Disruptive innovations are more likely to come from small firms and new entrants of various kinds. These innovators face one of three potential futures in a world of scale economies on both the demand and supply side; dominance, cash out or get out.

The first case is that their innovation is sufficiently novel that they can develop into a dominant firm in their sector. Despite the dominance of some platforms, new platform sectors continue to emerge, such as AfterPay and Canva.

The second is that they are acquired by one of the large platforms, and their offering is integrated with the larger platform.

Sticking with Australian developments, Where 2 Technologies and the tiling technology developed by the Rasmussen brothers is core to Google Maps.

But the Google Maps product required other acquisitions, most notably geospatial data visualisation technology from Keyhole (from which came the Keyhole Markup Language or KML).

The third is that they never achieve scale and either drift with a small market share, substantially reducing industry concentration, or collapse. One of my favourite merger cases was the ACCC action not to oppose the acquisition of Australis Media by Foxtel.

The ACCC thought a sustainable competitive local call market could arise. As the calling competitor was Optus Vision, the ACCC commenced proceedings in the Federal Court to stop Foxtel’s proposal to acquire Australis because of its impact on OptusVision and hence local calls.

The response was worked out at a meeting at Malcolm Turnbull’s home that (from memory) included at least Turnbull, Lachlan Murdoch, Austar chair Don Hagans, and XYZ chief executive Patrick Delany together with a smattering of lawyers and your humble correspondent.

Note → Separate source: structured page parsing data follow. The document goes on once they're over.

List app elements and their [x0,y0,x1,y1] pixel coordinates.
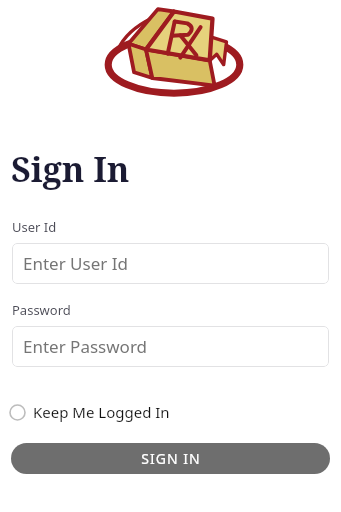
staticText: User Id [12,218,57,236]
staticText: Enter User Id [23,252,128,275]
button[interactable]: SIGN IN [11,443,330,474]
staticText: Enter Password [23,335,148,358]
staticText: Sign In [11,146,130,192]
button[interactable]: Keep Me Logged In [0,397,341,427]
staticText: Keep Me Logged In [33,402,170,422]
staticText: SIGN IN [141,449,201,468]
button[interactable]: Enter User Id [12,243,329,284]
staticText: Password [12,301,71,319]
button[interactable]: Enter Password [12,326,329,367]
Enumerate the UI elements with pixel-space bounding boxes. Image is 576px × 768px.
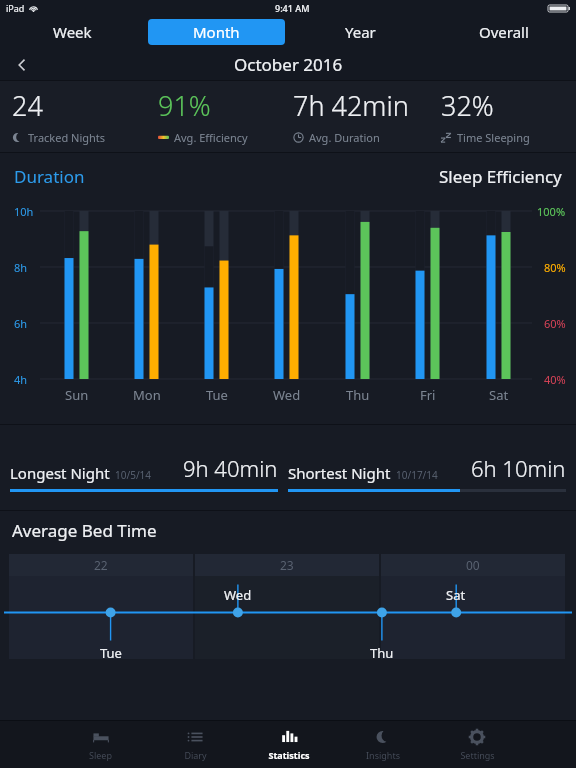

The conclusion was that it was better to let Australis fail and the various assets to be bought piecewise rather than defending or modifying the merger proposal. Less than a month after the ACCC’s action, Australis announced it was insolvent and would be in liquidation within weeks.

If over-zealous merger and acquisition laws close down or restrict the second pathway for innovators, the incentive to innovation is dramatically reduced. Thus, the thesis that less concentrated markets and more restrictive merger and acquisition laws would promote a more innovative economy is simply false.

David Havyatt is a former adviser to Federal ministers and a longtime observer of Australian innovation policy.